▶ **WORK REQUEST**:
Nothing belongs in the answer except the lines of the material that include "Accessoires".
═════ THE DATA
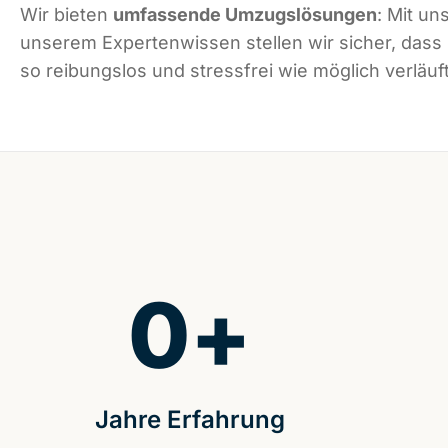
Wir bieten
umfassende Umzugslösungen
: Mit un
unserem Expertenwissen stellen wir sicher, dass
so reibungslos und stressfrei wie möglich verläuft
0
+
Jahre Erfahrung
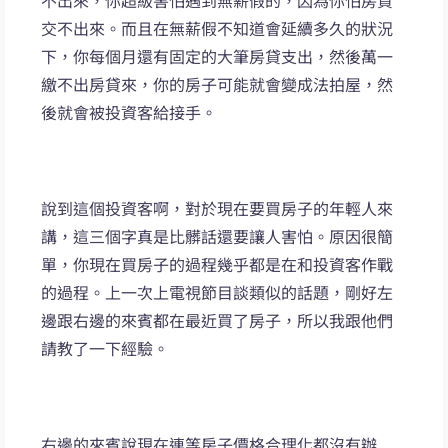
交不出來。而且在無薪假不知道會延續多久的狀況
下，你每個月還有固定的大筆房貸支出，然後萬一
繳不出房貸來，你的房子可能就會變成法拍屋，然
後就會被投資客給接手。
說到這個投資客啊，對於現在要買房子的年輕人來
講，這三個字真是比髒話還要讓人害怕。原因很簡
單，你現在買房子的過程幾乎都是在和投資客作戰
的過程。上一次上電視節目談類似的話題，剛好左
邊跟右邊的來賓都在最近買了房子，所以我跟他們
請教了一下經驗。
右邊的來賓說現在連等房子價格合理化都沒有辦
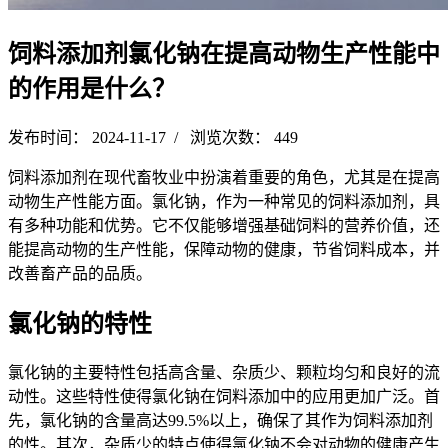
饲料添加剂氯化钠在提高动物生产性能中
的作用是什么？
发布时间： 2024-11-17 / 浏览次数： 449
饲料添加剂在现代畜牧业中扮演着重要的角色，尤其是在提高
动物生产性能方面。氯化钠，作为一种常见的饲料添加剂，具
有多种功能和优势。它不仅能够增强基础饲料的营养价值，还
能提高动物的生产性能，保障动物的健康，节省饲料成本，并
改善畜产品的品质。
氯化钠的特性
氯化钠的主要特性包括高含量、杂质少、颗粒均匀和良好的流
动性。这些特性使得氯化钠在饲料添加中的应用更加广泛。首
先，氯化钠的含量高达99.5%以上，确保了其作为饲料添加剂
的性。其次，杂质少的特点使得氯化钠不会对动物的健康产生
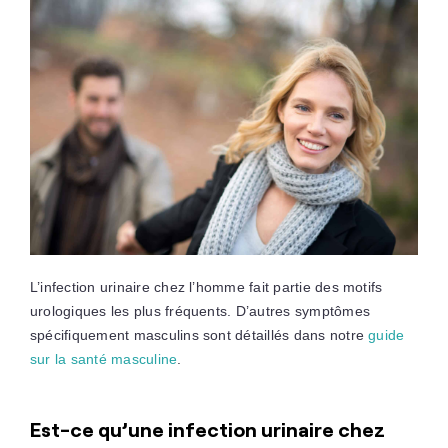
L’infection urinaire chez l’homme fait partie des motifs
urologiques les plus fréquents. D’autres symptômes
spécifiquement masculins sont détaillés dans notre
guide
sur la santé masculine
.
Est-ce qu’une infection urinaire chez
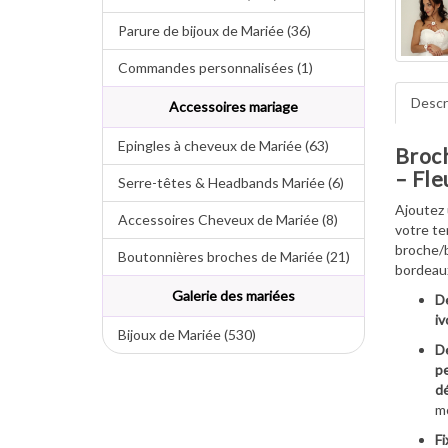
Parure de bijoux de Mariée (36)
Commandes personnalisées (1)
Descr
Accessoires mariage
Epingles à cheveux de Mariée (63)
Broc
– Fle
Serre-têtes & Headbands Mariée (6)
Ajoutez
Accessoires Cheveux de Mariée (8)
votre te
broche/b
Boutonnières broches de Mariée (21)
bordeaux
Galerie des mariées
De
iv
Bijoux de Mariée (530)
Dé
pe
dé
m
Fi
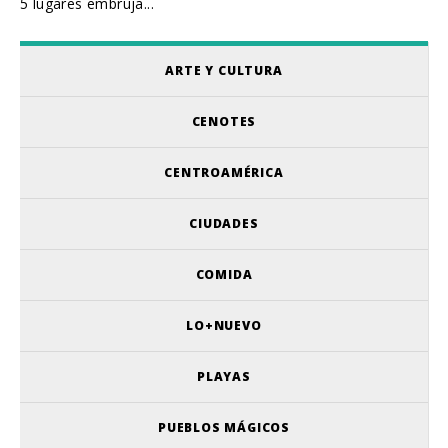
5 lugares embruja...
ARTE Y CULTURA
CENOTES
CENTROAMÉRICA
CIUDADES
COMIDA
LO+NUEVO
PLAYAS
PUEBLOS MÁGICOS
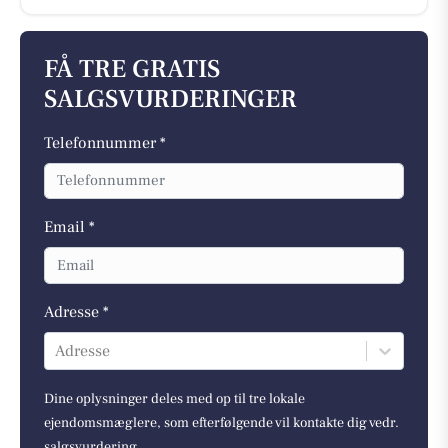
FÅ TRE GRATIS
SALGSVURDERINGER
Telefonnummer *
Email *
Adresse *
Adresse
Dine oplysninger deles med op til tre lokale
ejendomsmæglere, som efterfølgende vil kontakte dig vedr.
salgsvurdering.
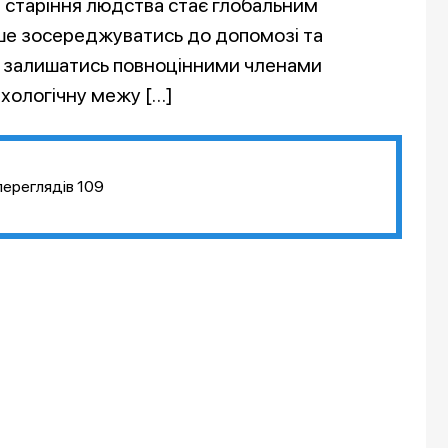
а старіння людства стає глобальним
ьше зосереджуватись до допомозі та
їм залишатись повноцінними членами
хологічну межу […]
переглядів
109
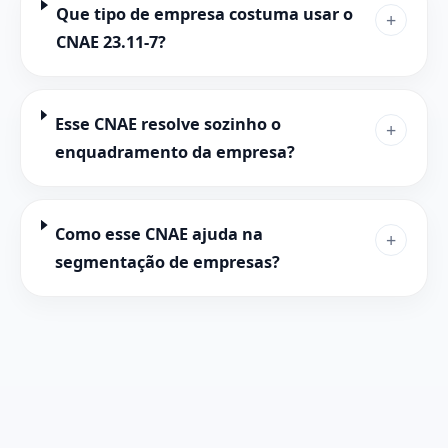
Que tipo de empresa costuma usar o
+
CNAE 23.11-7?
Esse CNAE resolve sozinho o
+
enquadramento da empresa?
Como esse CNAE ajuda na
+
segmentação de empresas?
══════════
▶ **RESULT OF THE TASK**:
Accessoires mariage
Accessoires Cheveux de Mariée (8)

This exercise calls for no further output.